Butts wanted to create a game that combined the vocabulary skills of crossword puzzles and anagrams, with the additional element of chance. The game was originally named Lexico, but Butts eventually decided to call the game "Criss-Cross Words".
Butts studied the front page of The New York Times to calculate how often each of the 26 letters of the English language was used. He discovered that vowels appear far more often than consonants, with E being the most frequently used vowel. After figuring out frequency of use, Butts assigned different point values to each letter and decided how many of each letter would be included in the game.
The letter S posed a problem. While it's frequently used, Butts decided to include only four S's in the game, hoping to limit the use of plurals. After all, he didn't want the game to be too easy!
Butts got it just right. His basic cryptographic analysis of our language and his original tile distribution have remained valid for almost three generations and for billions of games played.
The boards for the first Criss-Cross Words game were hand drawn with his architectural drafting equipment, reproduced by blueprinting and pasted on folding checkerboards. The tiles were similarly hand-lettered, then glued to quarter-inch balsa and cut to match the squares on the board.
Butts' first attempts to sell his game to established game manufacturers were failures, but he didn't give up. He and his partner, game-loving entrepreneur James Brunot, refined the rules and design of the game, and renamed it Scrabble. The name, which means "to grope frantically", was trademarked in 1948.
The first Scrabble "factory" was an abandoned schoolhouse in Dodgington, Connecticut, where Brunot and friends turned out 12 games an hour. The letters were stamped on wooden tiles one at a time. Later, boards, boxes and tiles were made elsewhere and sent to the factory for assembly and shipping.
The first four years were a struggle. In 1949, the Brunot's made 2,400 sets and lost $450. As so often happens in the game business, Scrabble plugged along, gaining slow but steady popularity among a comparative handful of consumers. Then in the early 1950s, as legend has it, the president of Macy's discovered the game on vacation, and ordered some for his store. Within a year, everyone "had to have one", and Scrabble sets were being rationed to stores around the country.
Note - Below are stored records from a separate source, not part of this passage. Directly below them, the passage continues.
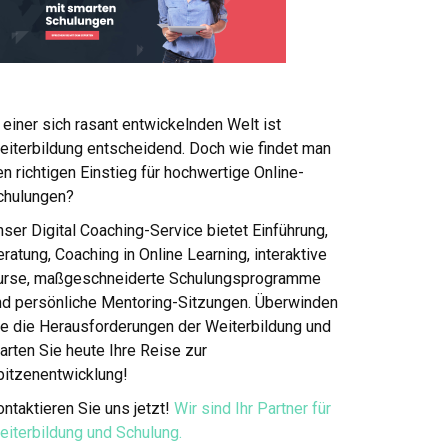
 einer sich rasant entwickelnden Welt ist
eiterbildung entscheidend. Doch wie findet man
n richtigen Einstieg für hochwertige Online-
chulungen?
ser Digital Coaching-Service bietet Einführung,
ratung, Coaching in Online Learning, interaktive
urse, maßgeschneiderte Schulungsprogramme
nd persönliche Mentoring-Sitzungen. Überwinden
ie die Herausforderungen der Weiterbildung und
arten Sie heute Ihre Reise zur
pitzenentwicklung!
ntaktieren Sie uns jetzt!
Wir sind Ihr Partner für
eiterbildung und Schulung.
In 1952, the Brunots realized they could no longer make the games fast enough to meet the growing interest. They licensed Selchow and Righter Company, a well-known game manufacturer founded in 1867, to market and distribute the games in the United States and Canada.
Even Selchow and Righter had to step up production to meet the overwhelming demand for the Scrabble game. As stories about it appeared in national newspapers, magazines and on television, it seemed that everybody had to have a set immediately. In 1972, Selchow and Righter purchased the trademark Scrabble from Brunot, thereby giving them the exclusive rights to all Scrabble Brand products and entertainment services in the United States and Canada.